Recorded information START

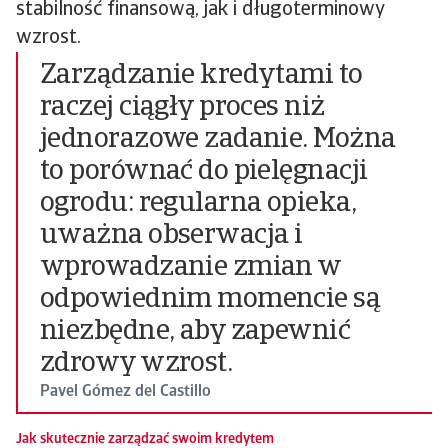
stabilność finansową, jak i długoterminowy
wzrost.
Zarządzanie kredytami to
raczej ciągły proces niż
jednorazowe zadanie. Można
to porównać do pielęgnacji
ogrodu: regularna opieka,
uważna obserwacja i
wprowadzanie zmian w
odpowiednim momencie są
niezbędne, aby zapewnić
zdrowy wzrost.
Pavel Gómez del Castillo
Jak skutecznie zarządzać swoim kredytem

Recorded information END

Only the lines from the one containing "Pavel Gómez del Castillo" through the end of the records above belong in the output, each exactly as it stands, both ends included.

Pavel Gómez del Castillo
Jak skutecznie zarządzać swoim kredytem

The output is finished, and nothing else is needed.